A Dialética e a peça “O Alienista”
Por Vagner Gomes de Souza
“Ninguém pode entrar duas vezes no mesmo rio, pois
quando nele se entra novamente, não se encontra as mesmas águas, e o próprio
ser já se modificou. Assim, tudo é regido pela dialética, a tensão e o
revezamento dos opostos. Portanto, o real é sempre fruto da mudança, ou seja,
do combate entre os contrários.”
Heráclito
Livremente inspirado na obra de Machado de Assis, a peça “O
Alienista” está nos palcos do Rio de Janeiro até 10 de abril[1].
A Companhia de Teatro EPIGENIA transformou o texto pelas mãos de Celso Taddei e
Gustavo Passo (Diretor da Peça) muito além de uma simples proposta de
modernização da linguagem do conto machadiano para esses dias de pandemia e
outras loucuras. Assim como, o HQ Batman
Noel refundou o conto Um Conto de
Natal do escritor Charles Dickens.
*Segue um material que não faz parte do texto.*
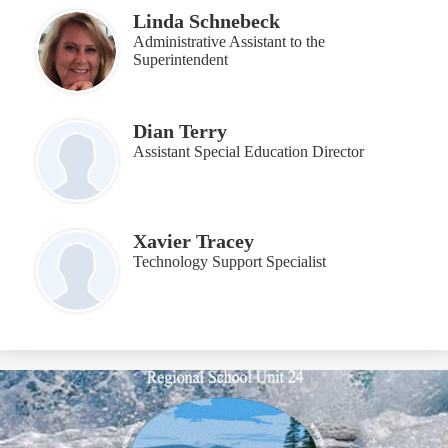
Linda Schnebeck
Administrative Assistant to the
Superintendent
Dian Terry
Assistant Special Education Director
Xavier Tracey
Technology Support Specialist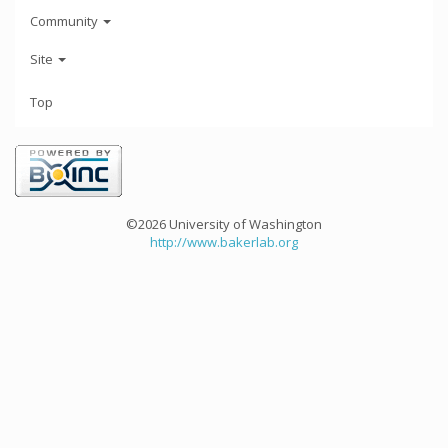
Community
Site
Top
©2026 University of Washington
http://www.bakerlab.org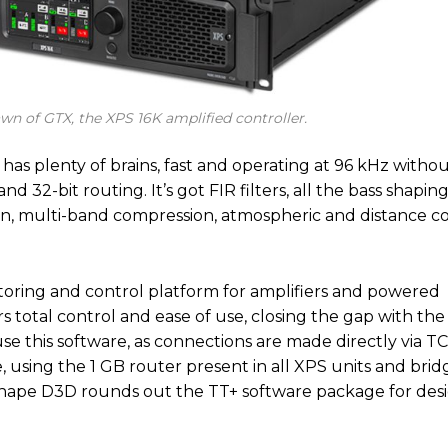
awn of GTX, the XPS 16K amplified controller.
o has plenty of brains, fast and operating at 96 kHz witho
and 32-bit routing. It’s got FIR filters, all the bass shapi
ion, multi-band compression, atmospheric and distance 
itoring and control platform for amplifiers and powered
rs total control and ease of use, closing the gap with the
se this software, as connections are made directly via T
using the 1 GB router present in all XPS units and brid
 Shape D3D rounds out the TT+ software package for des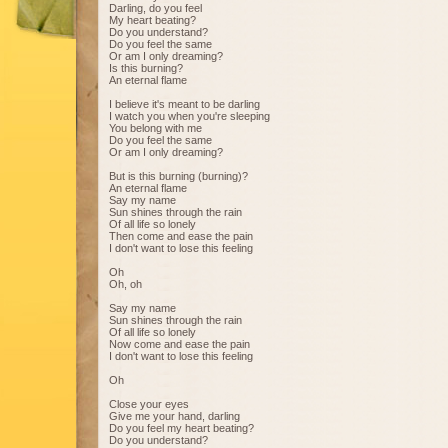
Darling, do you feel
My heart beating?
Do you understand?
Do you feel the same
Or am I only dreaming?
Is this burning?
An eternal flame
I believe it's meant to be darling
I watch you when you're sleeping
You belong with me
Do you feel the same
Or am I only dreaming?
But is this burning (burning)?
An eternal flame
Say my name
Sun shines through the rain
Of all life so lonely
Then come and ease the pain
I don't want to lose this feeling
Oh
Oh, oh
Say my name
Sun shines through the rain
Of all life so lonely
Now come and ease the pain
I don't want to lose this feeling
Oh
Close your eyes
Give me your hand, darling
Do you feel my heart beating?
Do you understand?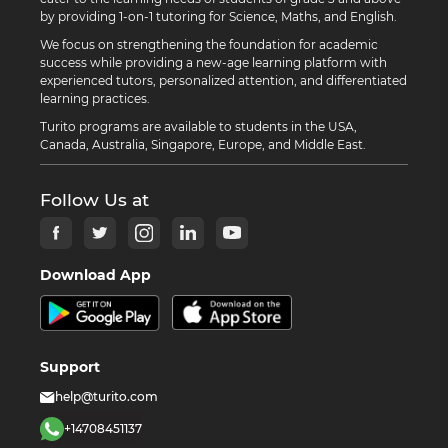
by providing 1-on-1 tutoring for Science, Maths, and English.
We focus on strengthening the foundation for academic
success while providing a new-age learning platform with
experienced tutors, personalized attention, and differentiated
learning practices.
Turito programs are available to students in the USA,
Canada, Australia, Singapore, Europe, and Middle East.
Follow Us at
Download App
Support
help@turito.com
+14708451137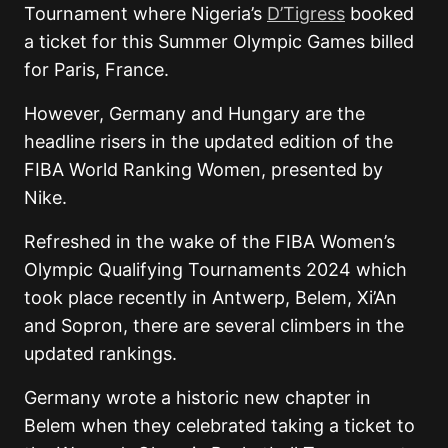
Tournament where Nigeria’s
D’Tigress
booked
a ticket for this Summer Olympic Games billed
for Paris, France.
However, Germany and Hungary are the
headline risers in the updated edition of the
FIBA World Ranking Women, presented by
Nike.
Refreshed in the wake of the FIBA Women’s
Olympic Qualifying Tournaments 2024 which
took place recently in Antwerp, Belem, Xi’An
and Sopron, there are several climbers in the
updated rankings.
Germany wrote a historic new chapter in
Belem when they celebrated taking a ticket to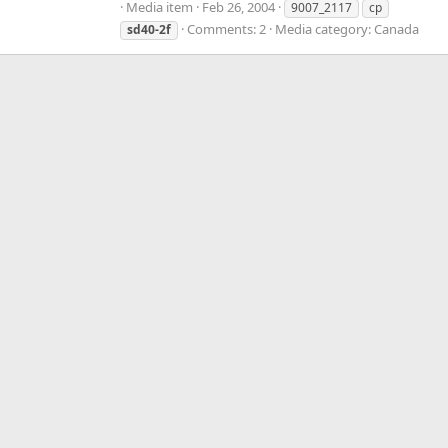
Media item
Feb 26, 2004
9007_2117
cp
Comments: 2
Media category: Canada
sd40-2f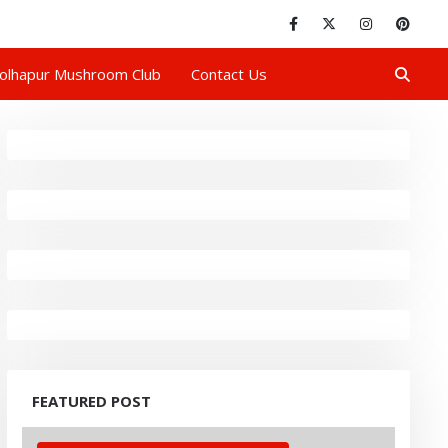
olhapur Mushroom Club
Contact Us
FEATURED POST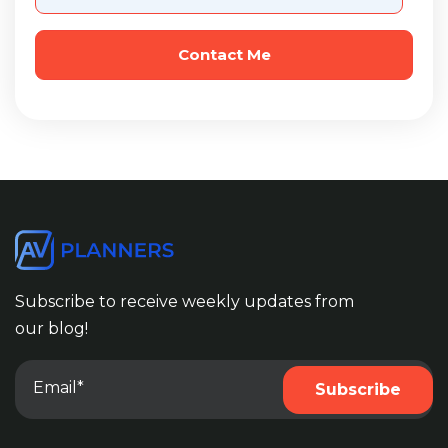
Subscribe to receive weekly updates from
our blog!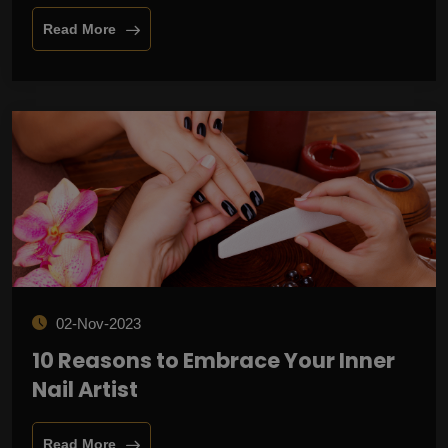
Read More
02-Nov-2023
10 Reasons to Embrace Your Inner
Nail Artist
Read More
Portanto, vá ao Teatro aberto para
perceber que a essência das ideias pode persistir e mudar muitas coisas da
realidade numa perspectiva sugerida por Heráclito já na Grécia antiga.
O mundo nos expõe a cada dia uma diversidade de posturas de
ampla insanidade e, muitas vezes, nos questionamos como diversas pessoas se
permitem a acompanhar essas ideias? Na peça, a ganância e a manipulação da fé
até numa crença de um “cientificismo oxidoduoquadrosistêmico” expõe o quanto o
mundo político estaria aprisionado num contexto de insanidade em reflexo a um
possível estágio de anomia da sociedade. As “bancadas da Bíblia” se reúnem para
votar verbas públicas num legislativo em “troca de favores”. A livre inspiração
da peça se antecipou as recentes denúncias de possíveis “tráfico de influência”
no Ministério da Educação que, junto com a Cultura, é um dos segmentos que mais
regrediu a atual gestão do Governo Federal.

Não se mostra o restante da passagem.